Expert on Palestinian media examines cultural peace barriers
Published 5:46 pm, Monday, November 22, 2010
The latest effort to negotiate a peace plan in the Middle East will likely be as futile as past efforts until the Palestinian Authority abandons its hate education and adopts peace education, according to Itamar Marcus, the director of Palestinian Media Watch.
Marcus and Nan Jacques Zilberdik, who co-authors PMW news bulletins, spoke Sunday at the Westport Woman's Club, telling more than 100 people who attended about the real obstacles to peace in the Middle East.
Marcus and Zilberdik said they question whether the Palestinian Authority has truly embraced the peace process. Both speakers showed examples from Palestinian culture, news, education and sports that showed ruling Palestinians undermining the peace talks by spoon-feeding messages of hate and violence directed at Israel and Jews.
They said the dialogue in English is a far cry from what they are saying in Arabic.
"What they're saying to children will determine if there will be peace in the next generation," said Marcus, who examines Palestinian sports pages, entertainment, television news and games shows, music videos, poetry, and even crossword puzzles to get the pulse of Palestinian society.

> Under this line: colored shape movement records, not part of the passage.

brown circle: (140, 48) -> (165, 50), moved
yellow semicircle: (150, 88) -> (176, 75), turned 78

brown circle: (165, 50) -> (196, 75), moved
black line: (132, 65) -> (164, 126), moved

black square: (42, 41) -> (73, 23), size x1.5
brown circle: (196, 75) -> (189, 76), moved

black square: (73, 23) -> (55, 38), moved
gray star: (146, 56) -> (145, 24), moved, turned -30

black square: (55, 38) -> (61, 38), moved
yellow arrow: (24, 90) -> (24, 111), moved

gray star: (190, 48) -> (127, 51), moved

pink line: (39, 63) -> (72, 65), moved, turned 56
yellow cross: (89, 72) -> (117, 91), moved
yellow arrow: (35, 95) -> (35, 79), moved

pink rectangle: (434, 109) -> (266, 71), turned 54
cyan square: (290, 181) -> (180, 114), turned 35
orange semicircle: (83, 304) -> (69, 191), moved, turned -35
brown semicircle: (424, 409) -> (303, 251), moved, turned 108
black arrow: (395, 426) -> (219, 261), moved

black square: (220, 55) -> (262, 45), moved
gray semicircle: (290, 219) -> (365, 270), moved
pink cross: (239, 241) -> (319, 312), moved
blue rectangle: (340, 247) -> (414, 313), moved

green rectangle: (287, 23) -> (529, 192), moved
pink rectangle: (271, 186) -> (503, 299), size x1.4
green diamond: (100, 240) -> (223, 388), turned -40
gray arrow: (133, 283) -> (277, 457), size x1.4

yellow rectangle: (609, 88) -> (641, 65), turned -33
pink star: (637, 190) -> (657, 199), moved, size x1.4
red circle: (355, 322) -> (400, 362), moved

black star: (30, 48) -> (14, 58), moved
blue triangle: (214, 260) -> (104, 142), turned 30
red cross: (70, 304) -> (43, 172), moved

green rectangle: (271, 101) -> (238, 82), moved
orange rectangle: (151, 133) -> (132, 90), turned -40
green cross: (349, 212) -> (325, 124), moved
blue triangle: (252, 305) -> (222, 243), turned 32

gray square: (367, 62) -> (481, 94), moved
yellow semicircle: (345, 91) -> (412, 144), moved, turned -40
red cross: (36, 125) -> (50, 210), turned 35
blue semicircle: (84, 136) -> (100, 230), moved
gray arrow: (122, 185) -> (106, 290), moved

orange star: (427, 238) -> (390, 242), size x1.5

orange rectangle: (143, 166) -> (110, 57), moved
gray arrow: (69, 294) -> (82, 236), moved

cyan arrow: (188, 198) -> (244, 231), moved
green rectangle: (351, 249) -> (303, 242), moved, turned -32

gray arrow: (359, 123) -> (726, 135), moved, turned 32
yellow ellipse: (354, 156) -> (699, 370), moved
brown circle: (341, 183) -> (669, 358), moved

Marcus said he finds a troubling glorification of terrorists, indoctrination of children, demonization of Israelis and Jews, and incitement of hate and violence in the Palestinian media.

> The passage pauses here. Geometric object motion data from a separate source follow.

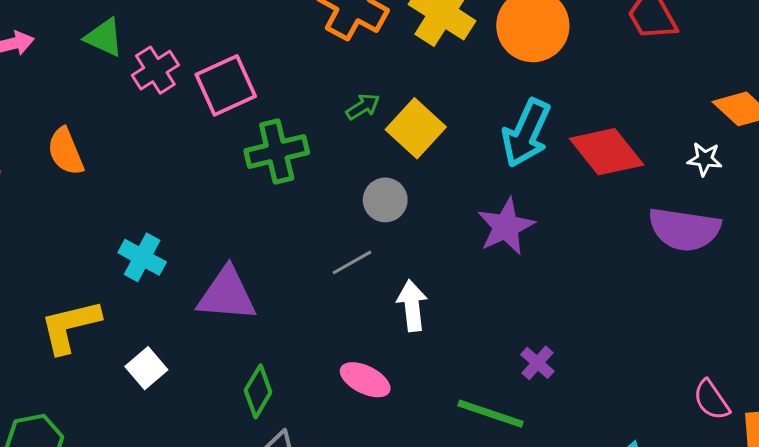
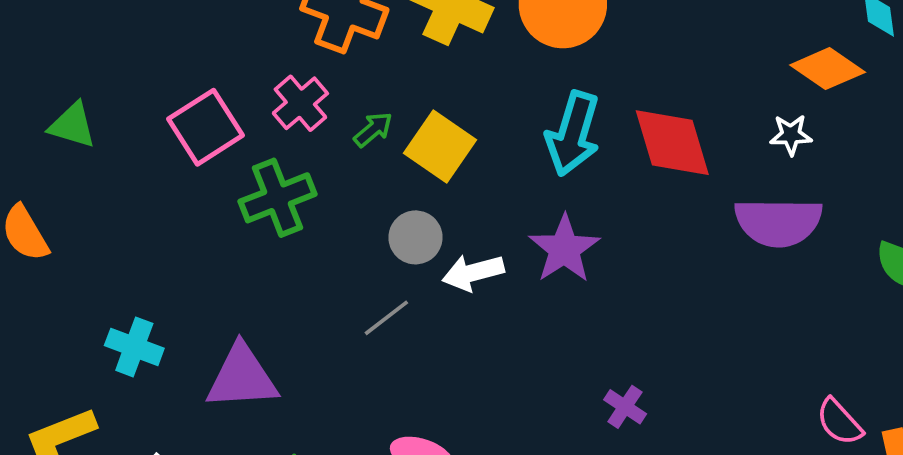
green triangle: (104, 37) -> (72, 125), moved
pink cross: (155, 70) -> (300, 103), moved
red diamond: (607, 152) -> (672, 143), turned 30
white arrow: (412, 306) -> (473, 272), moved, turned -90

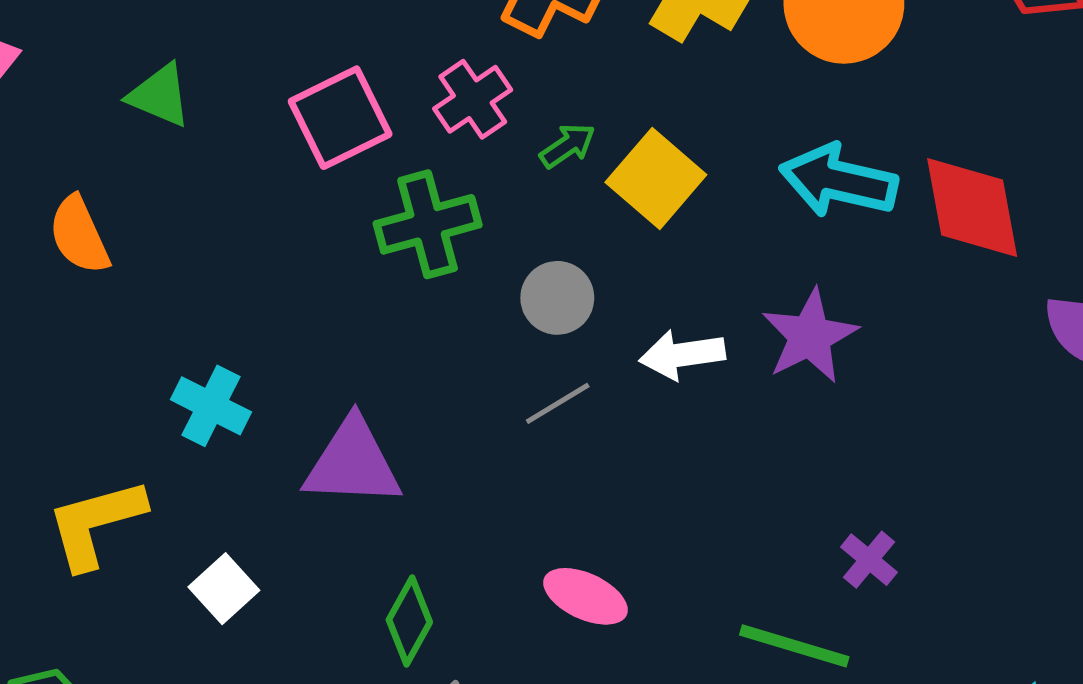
cyan arrow: (573, 134) -> (838, 181), turned 80
gray circle: (415, 237) -> (557, 298), moved

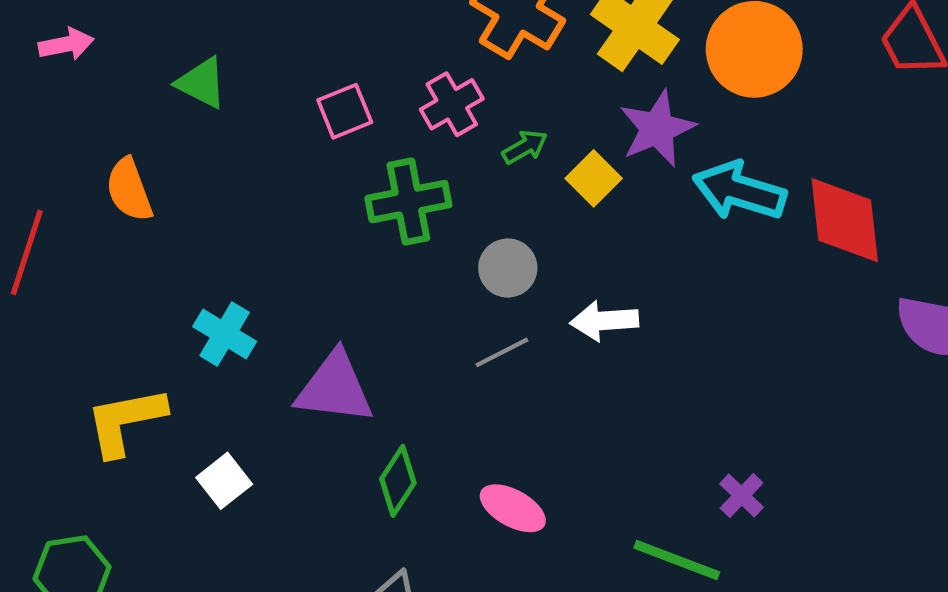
pink square: (340, 118) -> (345, 111), size x0.7
yellow square: (656, 178) -> (594, 178), size x0.7
purple star: (810, 336) -> (657, 129), moved
green diamond: (409, 621) -> (398, 481), moved

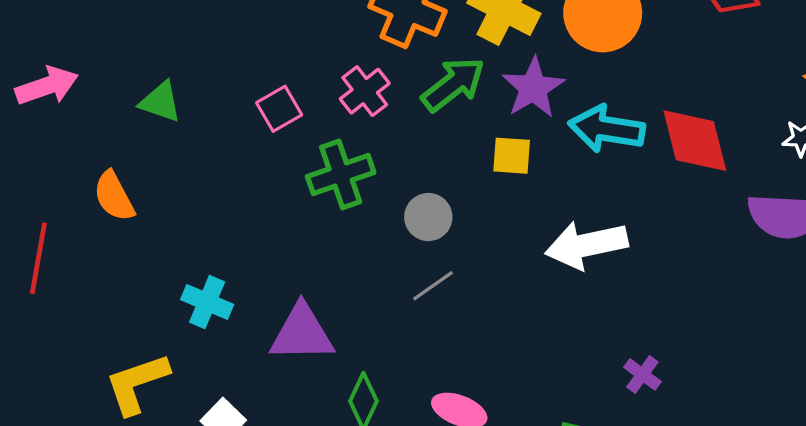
pink arrow: (66, 44) -> (47, 86), size x1.4
green arrow: (525, 147) -> (453, 84), moved, size x1.8
yellow square: (594, 178) -> (512, 156), moved, turned -33
white arrow: (604, 321) -> (586, 245), moved, size x1.5

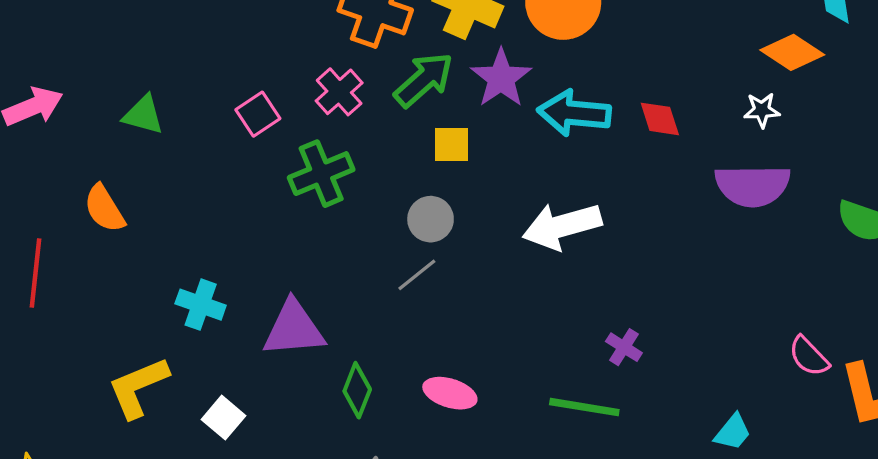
red diamond: (695, 141) -> (660, 119), size x0.6
yellow square: (512, 156) -> (452, 144), moved
gray circle: (428, 217) -> (431, 219), moved

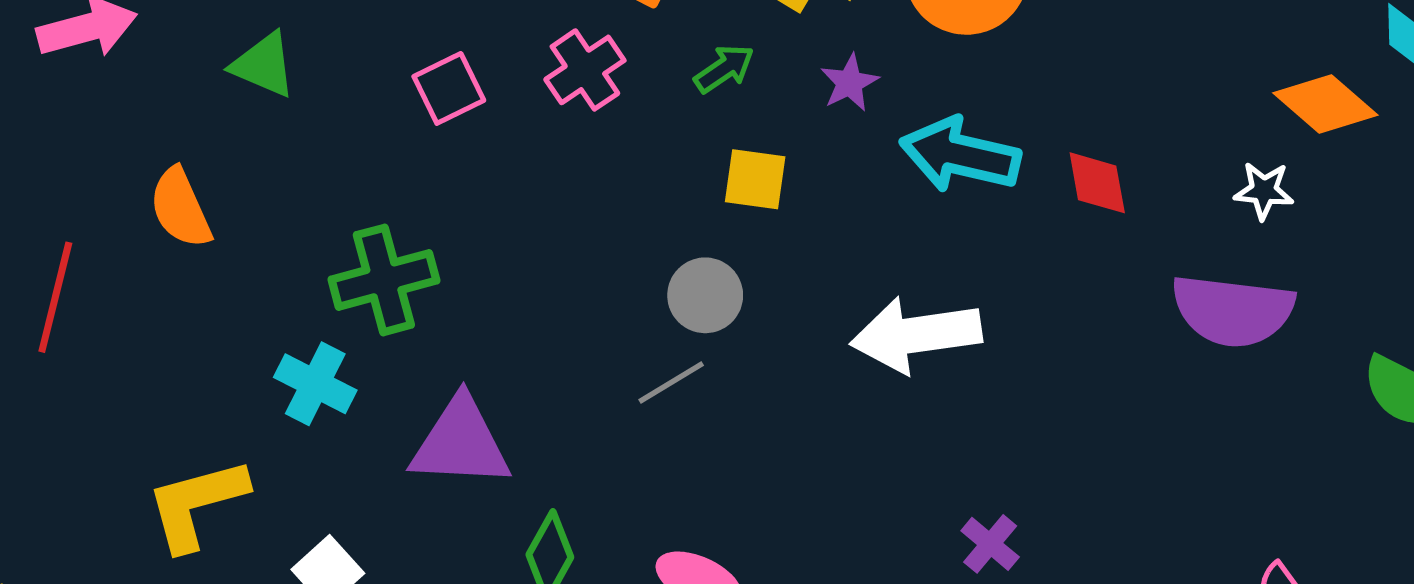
purple star: (501, 78) -> (849, 83), size x0.6
green arrow: (424, 80) -> (724, 69), size x0.6
green cross: (321, 174) -> (384, 280), moved

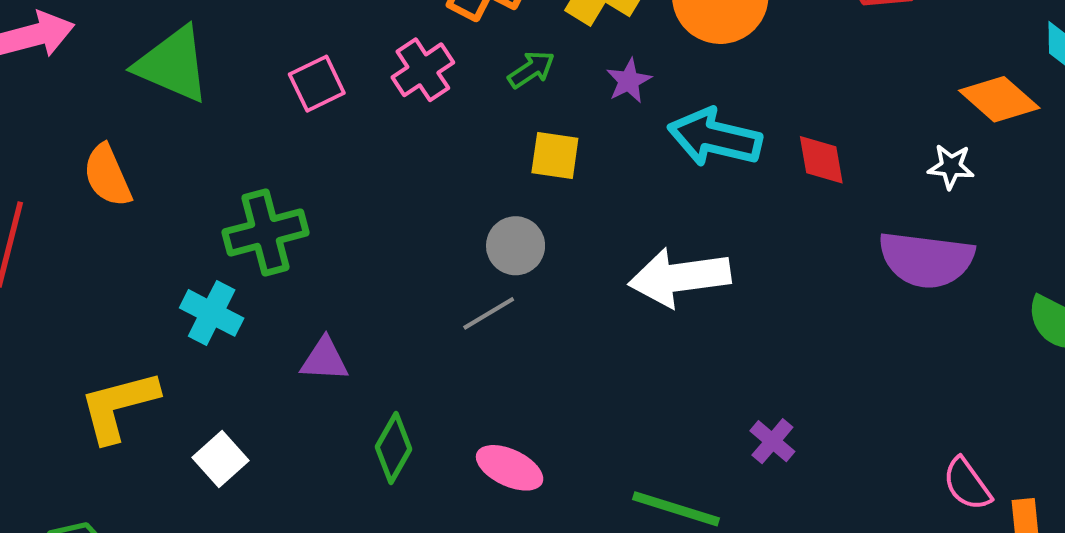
green triangle: (264, 65) -> (173, 65), size x1.5
purple triangle: (460, 443) -> (324, 360), size x0.6
purple cross: (990, 544) -> (772, 441), moved

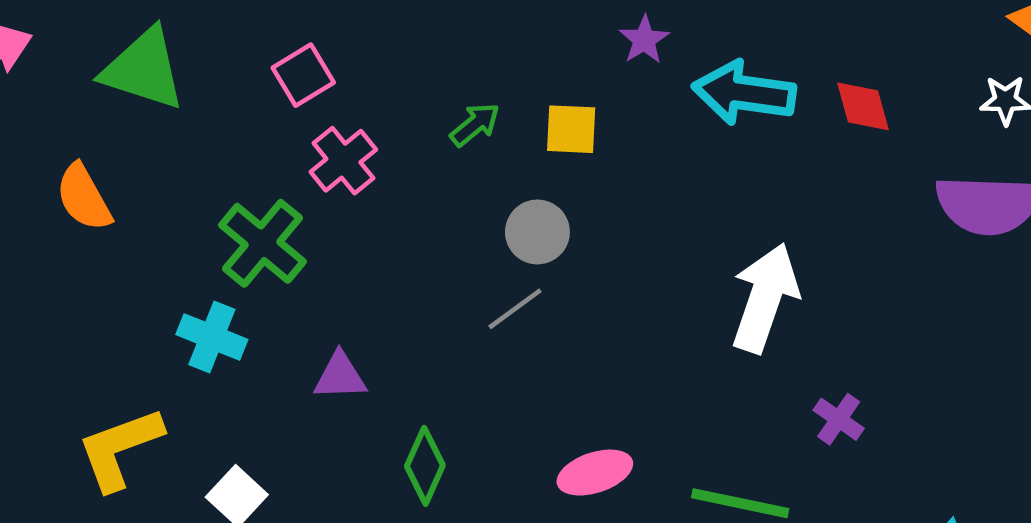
green arrow: (531, 69) -> (475, 124), moved
pink cross: (423, 70) -> (343, 161), moved
green cross: (266, 232) -> (263, 243), turned -30
white arrow: (680, 277) -> (765, 298), moved, turned 122
pink ellipse: (510, 468) -> (595, 473), moved, turned -38

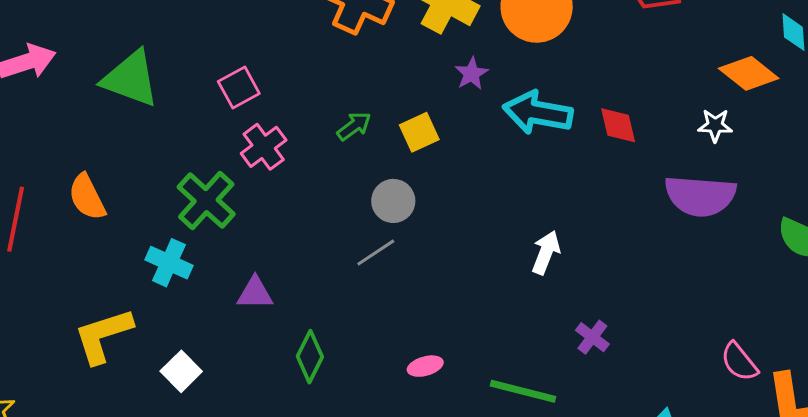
yellow square: (571, 129) -> (419, 132), turned -30
orange semicircle: (84, 197) -> (87, 197), moved
white arrow: (765, 298) -> (546, 252), size x0.6
pink ellipse: (595, 473) -> (425, 366), size x0.7

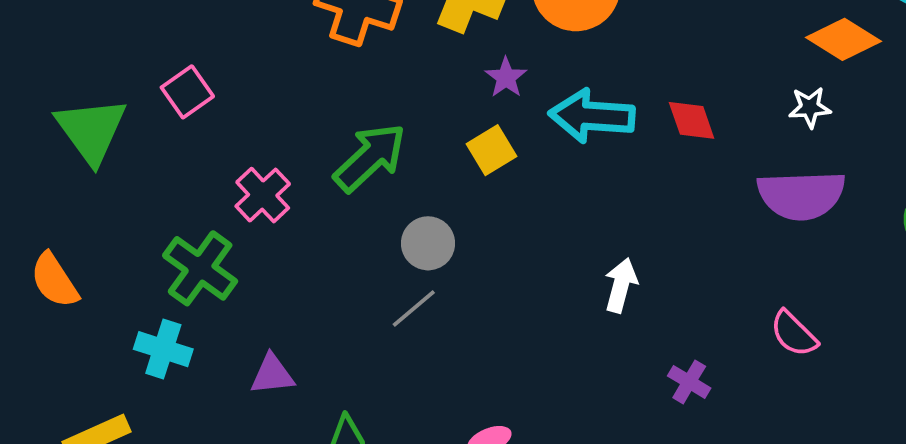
green triangle: (131, 79) -> (91, 130), turned 40
pink square: (239, 88) -> (187, 92), moved
green arrow: (354, 126) -> (370, 157), size x1.8
yellow square: (419, 132) -> (492, 150), moved
pink semicircle: (739, 362) -> (794, 334), moved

As examples, Marcus and Zilberdik showed video clips of children singing an anti-Israeli song, a puppet show in which a child killed President George Bush and turned the White House into a mosque, a Hamas Mickey Mouse telling children "Islam shall rule the world," and a militaristic dance and song routine with rifles that was rebroadcast several times last summer during peace negotiations that U.S. Secretary of State Hillary Clinton is trying to broker.
"We don't see any kind of peace plan coming from the Palestinian Authority; no reconciliatory language or anything that would point to peace," said Marcus, who has lectured at conferences, universities and to senior security officials worldwide. He provides analysis on CNN, FOX News, BBC and other media.
Some of the messages are blatant and others more subtle, Marcus and Zilberdik said.
Zilberdik played a clip of a Palestinian TV show in which a female host told a child several times that Jews are their enemy and Israeli soldiers "are wild animals."
Marcus said a soccer tournament, two girls' schools, a square in the town of Ramallah and a street were all named in honor of a female terrorist who killed 37 Israelis in 1978. They said Palestinian leaders have also told its citizens that Jews are supporting the spread of AIDS, prostitution and drugs in the Palestinian population, harvesting organs from Palestinians and experimenting on Palestinian prisoners.
"There have never been any complaints from the Red Cross" about such treatment of prisoners, Zilberdik said.
Marcus said one Palestinian religious leader talks about inciting World War III, and he packages it as a necessary means of Muslims saving the world.
"This is a very problematic ideology, not just incitement, but belief," Marcus said.
Many in the audience found the presentation chilling.
"What struck me was how the anti-Israeli propaganda is being fed to children via puppet shows, cartoons and textbooks. These little kids are singing (hate) songs like we would sing "Ring Around the Rosie,' It's rhetoric, spoon-fed. Kids are impressionable," said Liz Kaner of Westport.
"If the American public could hear the original Arabic and understand it, their views of what's going on would be tremendously different," said Paul Danzer, of Norwalk.
Marcus said Palestinian Media Watch wants to reframe the conflict. He said some people, including political figures around the world, view Israel as the bully or aggressor in the Middle East until they see PMW reports.
Marcus said he wants the Palestinian Authority to eliminate the hate education and replace it with messages that will prepare people for peace, "so we can have peace in the next generation."